[[ Given data open ]]
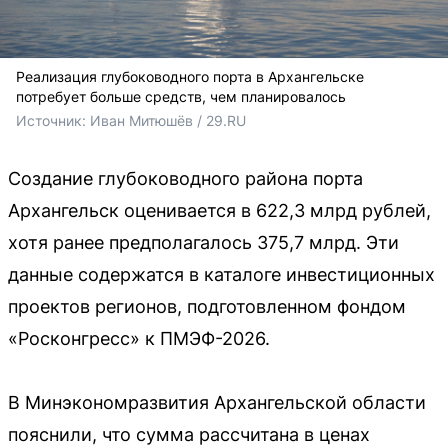
Реализация глубоководного порта в Архангельске
потребует больше средств, чем планировалось
Источник: 
Иван Митюшёв / 29.RU
Создание глубоководного района порта
Архангельск оценивается в 622,3 млрд рублей,
хотя ранее предполагалось 375,7 млрд. Эти
данные содержатся в каталоге инвестиционных
проектов регионов, подготовленном фондом
«Росконгресс» к ПМЭФ-2026.
В Минэкономразвития Архангельской области
пояснили, что сумма рассчитана в ценах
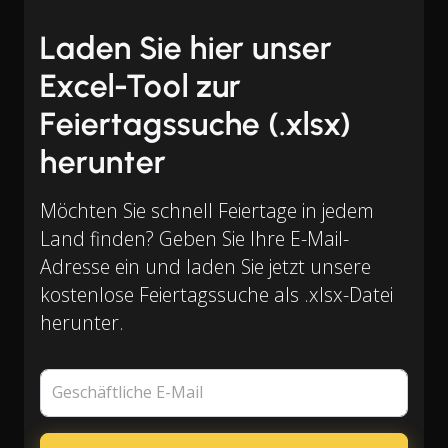
Laden Sie hier unser
Excel-Tool zur
Feiertagssuche (.xlsx)
herunter
Möchten Sie schnell Feiertage in jedem
Land finden? Geben Sie Ihre E-Mail-
Adresse ein und laden Sie jetzt unsere
kostenlose Feiertagssuche als .xlsx-Datei
herunter.
Geschäftliche E-Mail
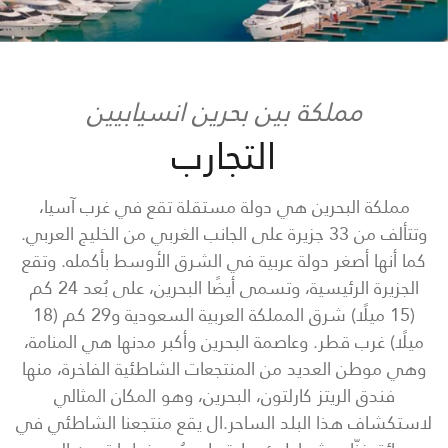
مملكة بين بحرين انسيابيين
التجارب
مملكة البحرين هي دولة مستقلة تقع في غرب آسيا،
وتتألف من 33 جزيرة على الجانب الغربي من الخليج العربي.
كما أنها أصغر دولة عربية في الشرق الأوسط بأكمله. وتقع
الجزيرة الرئيسية، وتسمى أيضًا البحرين، على بُعد 24 كم
(15 ميلًا) شرق المملكة العربية السعودية و29 كم (18
ميلًا) غرب قطر. وعاصمة البحرين وأكبر مدنها هي المنامة،
وهي موطن العديد من المنتجعات الشاطئية الفاخرة، منها
فندق الريتز كارلتون، البحرين، وهو المكان المثالي
لاستكشاف هذا البلد الساحر.ال يقع منتجعنا الشاطئي في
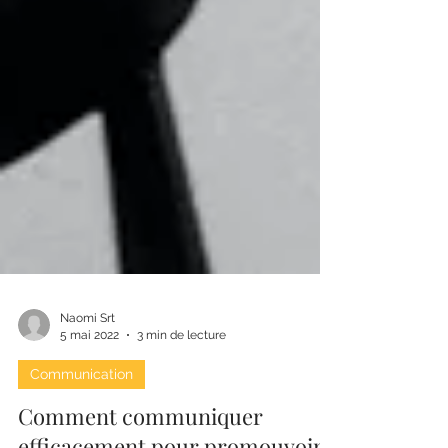
Naomi Srt
5 mai 2022
3 min de lecture
Communication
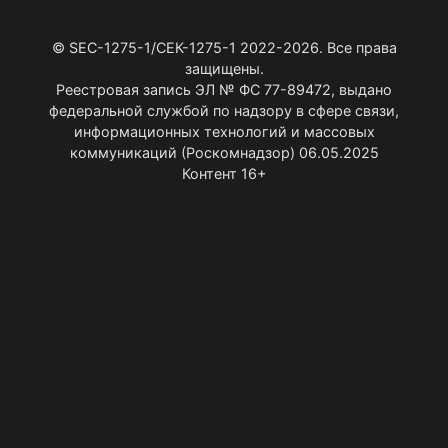
© SEC-1275-1/СЕК-1275-1 2022-2026. Все права
защищены.
Реестровая запись ЭЛ № ФС 77-89472, выдано
федеральной службой по надзору в сфере связи,
информационных технологий и массовых
коммуникаций (Роскомнадзор) 06.05.2025
Контент 16+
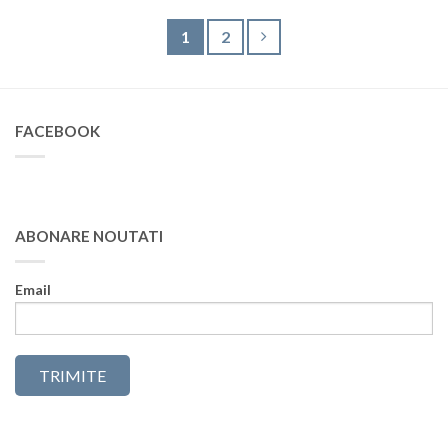
1
2
FACEBOOK
ABONARE NOUTATI
Email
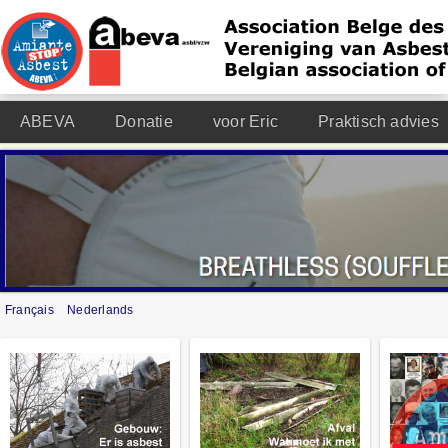
ABEVA
Donatie
voor Eric
Praktisch advies
Français
Nederlands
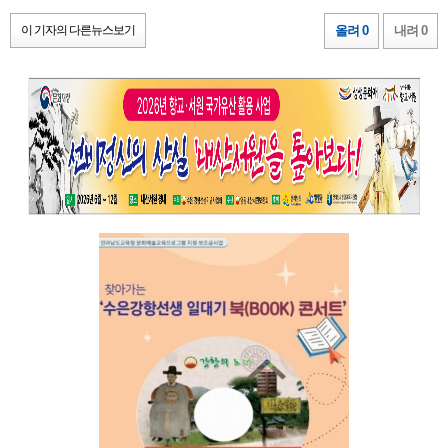
이 기자의 다른뉴스보기
올려 0
내려 0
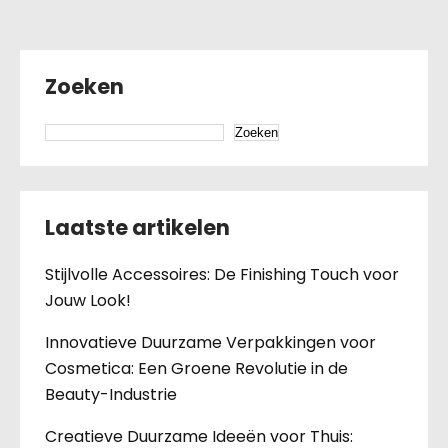
Zoeken
Zoeken
Laatste artikelen
Stijlvolle Accessoires: De Finishing Touch voor
Jouw Look!
Innovatieve Duurzame Verpakkingen voor
Cosmetica: Een Groene Revolutie in de
Beauty-Industrie
Creatieve Duurzame Ideeën voor Thuis:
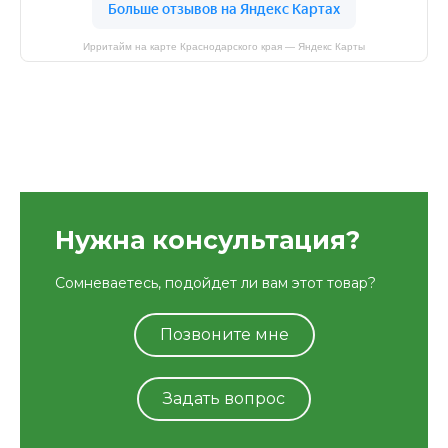
Ирритайм на карте Краснодарского края — Яндекс Карты
Нужна консультация?
Сомневаетесь, подойдет ли вам этот товар?
Позвоните мне
Задать вопрос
[[ Given data closed ]]
• [Activity]
If pictures appear in the data, do not print them; repeat the rest exactly.

• [Result]
Реализация глубоководного порта в Архангельске
потребует больше средств, чем планировалось
Источник: 
Иван Митюшёв / 29.RU
Создание глубоководного района порта
Архангельск оценивается в 622,3 млрд рублей,
хотя ранее предполагалось 375,7 млрд. Эти
данные содержатся в каталоге инвестиционных
проектов регионов, подготовленном фондом
«Росконгресс» к ПМЭФ-2026.
В Минэкономразвития Архангельской области
пояснили, что сумма рассчитана в ценах
Laden Sie hier unser
Excel-Tool zur
Feiertagssuche (.xlsx)
herunter
Möchten Sie schnell Feiertage in jedem
Land finden? Geben Sie Ihre E-Mail-
Adresse ein und laden Sie jetzt unsere
kostenlose Feiertagssuche als .xlsx-Datei
herunter.
Geschäftliche E-Mail
مملكة بين بحرين انسيابيين
التجارب
مملكة البحرين هي دولة مستقلة تقع في غرب آسيا،
وتتألف من 33 جزيرة على الجانب الغربي من الخليج العربي.
كما أنها أصغر دولة عربية في الشرق الأوسط بأكمله. وتقع
الجزيرة الرئيسية، وتسمى أيضًا البحرين، على بُعد 24 كم
(15 ميلًا) شرق المملكة العربية السعودية و29 كم (18
ميلًا) غرب قطر. وعاصمة البحرين وأكبر مدنها هي المنامة،
وهي موطن العديد من المنتجعات الشاطئية الفاخرة، منها
فندق الريتز كارلتون، البحرين، وهو المكان المثالي
لاستكشاف هذا البلد الساحر.ال يقع منتجعنا الشاطئي في
Naomi Srt
5 mai 2022
3 min de lecture
Communication
© SEC-1275-1/СЕК-1275-1 2022-2026. Все права
защищены.
Реестровая запись ЭЛ № ФС 77-89472, выдано
федеральной службой по надзору в сфере связи,
информационных технологий и массовых
коммуникаций (Роскомнадзор) 06.05.2025
Контент 16+
1
2
FACEBOOK
ABONARE NOUTATI
Email
ABEVA
Donatie
voor Eric
Praktisch advies
Français
Nederlands
이 기자의 다른뉴스보기
올려 0
내려 0
Zoeken
Zoeken
Laatste artikelen
Stijlvolle Accessoires: De Finishing Touch voor
Jouw Look!
Innovatieve Duurzame Verpakkingen voor
Cosmetica: Een Groene Revolutie in de
Beauty-Industrie
Creatieve Duurzame Ideeën voor Thuis:
Ирритайм на карте Краснодарского края — Яндекс Карты
Нужна консультация?
Сомневаетесь, подойдет ли вам этот товар?
Позвоните мне
Задать вопрос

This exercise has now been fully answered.